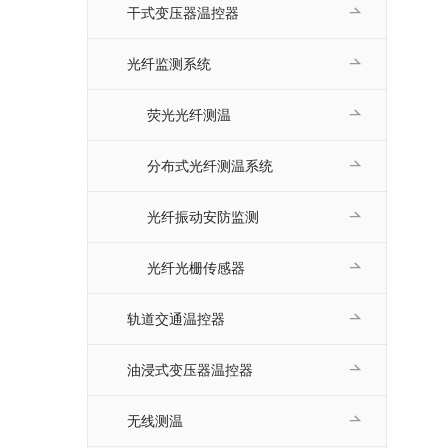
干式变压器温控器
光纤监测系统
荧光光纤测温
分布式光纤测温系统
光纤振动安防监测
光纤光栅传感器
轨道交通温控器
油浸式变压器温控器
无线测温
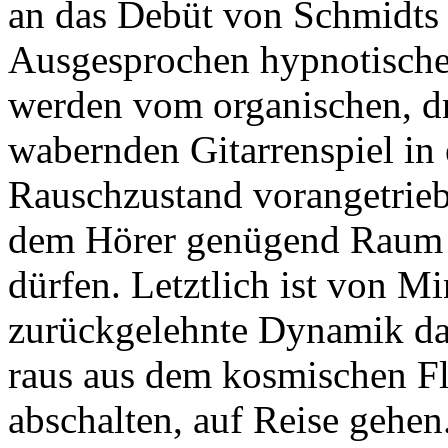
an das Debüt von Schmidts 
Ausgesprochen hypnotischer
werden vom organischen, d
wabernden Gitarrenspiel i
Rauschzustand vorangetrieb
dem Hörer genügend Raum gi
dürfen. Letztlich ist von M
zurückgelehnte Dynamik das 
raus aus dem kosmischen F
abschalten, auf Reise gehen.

==

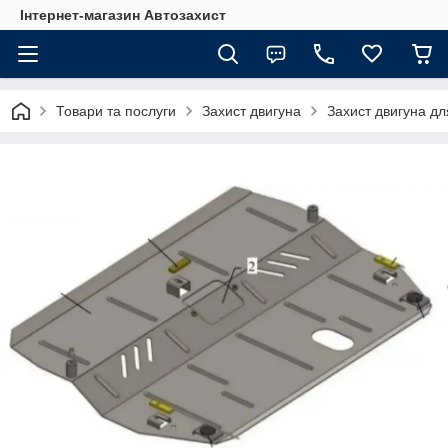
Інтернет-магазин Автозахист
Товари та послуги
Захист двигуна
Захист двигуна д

Your instructions:
In the data above, retype exactly and only the lines between the one holding "dürfen. Letztlich ist von M" and the one holding "abschalten, auf Reise gehen.", inclusive.

Solution:
dürfen. Letztlich ist von M
zurückgelehnte Dynamik das 
raus aus dem kosmischen F
abschalten, auf Reise gehen.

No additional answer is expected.